Question

edgeR /DESeq2 normalization for differential expression in RNA-seq blood samples

2

Entering edit mode

aec ▴ 90

@aec-9409

Last seen 4.9 years ago

Dear all,

Both DESeq2 and edgeR normalization methods take into account different library sizes and RNA composition between samples, but are they able to account for a high difference of hemoglobin content in human blood samples? In my experiment, a single globin gene consumes between 2% - 50% of the sequencing effort depending on the sample.

Thanks,

hemoglobin edgeR deseq2 normalization rnaseq • 3.1k views

ADD COMMENT • link updated 6.2 years ago by Ryan C. Thompson ★ 7.9k • written 6.2 years ago by aec ▴ 90

score 3 · Answer 1 · 2019-02-15

Methods like TMM normalization (in calcNormFactors()) or median-based normalization (in DESeq) were designed for exactly the scenario you describe. If one sample has more hemoglobin mRNAs, the coverage of all other genes will be suppressed when the total amount of sequencing resource is fixed. This is what is known as "composition bias", and is the whole motivation for computing scaling factors (normalization factors in edgeR, size factors in DESeq - note that these are not the same thing!) that are not simply derived from the library size of each sample.

In practice, the success of normalization depends on the presence of sufficiently large counts for all the non-hemoglobin genes. All of these methods operate on ratios, and once the counts get too small, the ratios become unstable or undefined, requiring some ad hoc workarounds to avoid nonsensical scaling factor estimates. You can check that this is not the case in your data by creating MA plots for each sample (e.g., with plotSmear); if you see lots of discrete lines or patterns on the left, your counts are probably too low.
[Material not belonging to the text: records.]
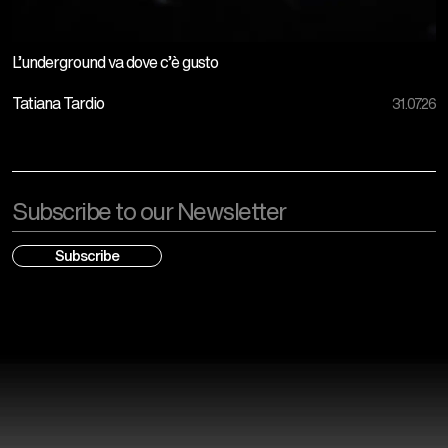
L’underground va dove c’è gusto
Tatiana Tardio
31.07.26
Email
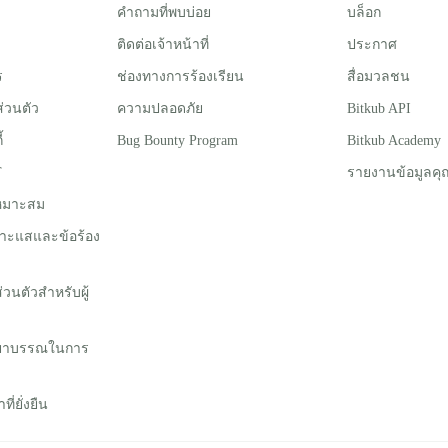
คำถามที่พบบ่อย
บล็อก
ติดต่อเจ้าหน้าที่
ประกาศ
ร
ช่องทางการร้องเรียน
สื่อมวลชน
่วนตัว
ความปลอดภัย
Bitkub API
้
Bug Bounty Program
Bitkub Academy
T
รายงานข้อมูลคุ
่เหมาะสม
าะแสและข้อร้อง
นตัวสําหรับผู้
รยาบรรณในการ
่ยั่งยืน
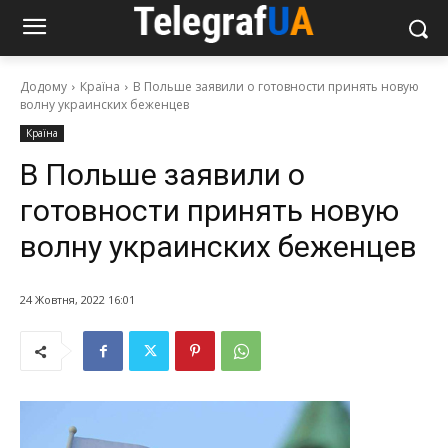
Додому
Країна
В Польше заявили о готовности принять новую
волну украинских беженцев
Країна
В Польше заявили о
готовности принять новую
волну украинских беженцев
24 Жовтня, 2022 16:01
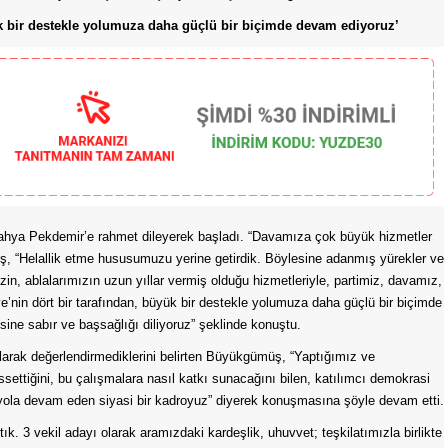
k bir destekle yolumuza daha güçlü bir biçimde devam ediyoruz’
Yahya Pekdemir’e rahmet dileyerek başladı. “Davamıza çok büyük hizmetler
, “Helallik etme hususumuzu yerine getirdik. Böylesine adanmış yürekler ve
zin, ablalarımızın uzun yıllar vermiş olduğu hizmetleriyle, partimiz, davamız,
’nin dört bir tarafından, büyük bir destekle yolumuza daha güçlü bir biçimde
ne sabır ve başsağlığı diliyoruz” şeklinde konuştu.
olarak değerlendirmediklerini belirten Büyükgümüş, “Yaptığımız ve
ssettiğini, bu çalışmalara nasıl katkı sunacağını bilen, katılımcı demokrasi
le yola devam eden siyasi bir kadroyuz” diyerek konuşmasına şöyle devam etti.
ık. 3 vekil adayı olarak aramızdaki kardeşlik, uhuvvet; teşkilatımızla birlikte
The other consideration is that, if the proportion of hemoglobin is highly variable, you will want to set robust=TRUE in downstream edgeR functions for dispersion estimation. This ensures that the increased variance of the hemoglobin genes will not inflate the apparent variability of the variances during empirical Bayes shrinkage. One could also filter out the hemoglobins entirely from the analysis, though this may not be sufficient; such high variability in hemoglobins can be a symptom of an underlying source of variability that affects other genes.
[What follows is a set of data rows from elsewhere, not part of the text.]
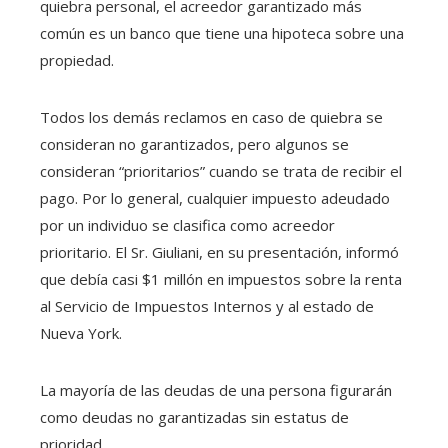
quiebra personal, el acreedor garantizado más
común es un banco que tiene una hipoteca sobre una
propiedad.
Todos los demás reclamos en caso de quiebra se
consideran no garantizados, pero algunos se
consideran “prioritarios” cuando se trata de recibir el
pago. Por lo general, cualquier impuesto adeudado
por un individuo se clasifica como acreedor
prioritario. El Sr. Giuliani, en su presentación, informó
que debía casi $1 millón en impuestos sobre la renta
al Servicio de Impuestos Internos y al estado de
Nueva York.
La mayoría de las deudas de una persona figurarán
como deudas no garantizadas sin estatus de
prioridad.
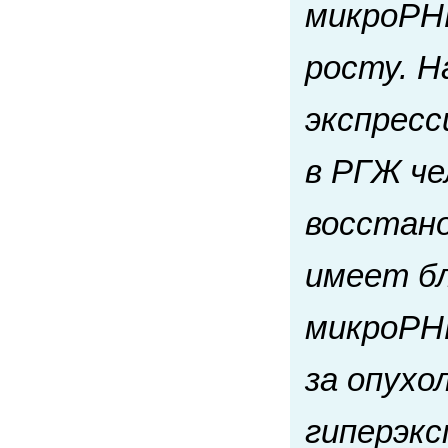
микроРНК
росту. Н
экспрес
в РГЖ че
восстано
имеет б
микроРН
за опухо
гиперэкс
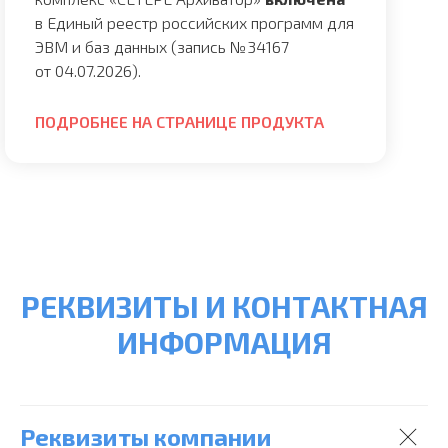
в Единый реестр российских программ для
ЭВМ и баз данных (
запись №34167
от 04.07.2026).
ПОДРОБНЕЕ НА СТРАНИЦЕ ПРОДУКТА
РЕКВИЗИТЫ И КОНТАКТНАЯ
ИНФОРМАЦИЯ
Реквизиты компании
score 3 · Answer 2 · 2019-02-15

Aaron's answer adequately covers the theoretical reasons that the normalizations used in edgeR and DESeq2 are appropriate for data with variations in globin content, so I will just add that empirically, I have actually used edgeR on such a data set. Specifically, we were testing a custom globin blocking protocol, so by design there were large differences in globin content between the globin-blocked samples and the non-globin-blocked control samples. The normalization performed exactly as desired. You can see the resulting MA plot here, showing all the globin genes with large negative fold changes and all other genes centered around zero, indicating proper normalization:

https://darwinawardwinner.github.io/resume/examples/Salomon/globin/figure4%20-%20maplot-colored.pdf

score 0 · Answer 3 · 2019-02-15

Yes I think so normalization with DESeq2 and edgeR does take into account the library composition (meaning the composition between samples). In DESeq2 the normalization is done via a sclaing factor which is calculated via the geometric mean. The geometric mean does not emphasize on "outliers". Furthermore the scaling factor uses the median of all genes per sample putting more emphasize on housekeeping genes / moderately expressed genes.

I am not sure what your biological background is could`nt one just get rid of the hemoglobin stuff before? Like with the ribodepletion? I do not know if there are any papers on this issue but if you already have some data you could just check the effect on your own.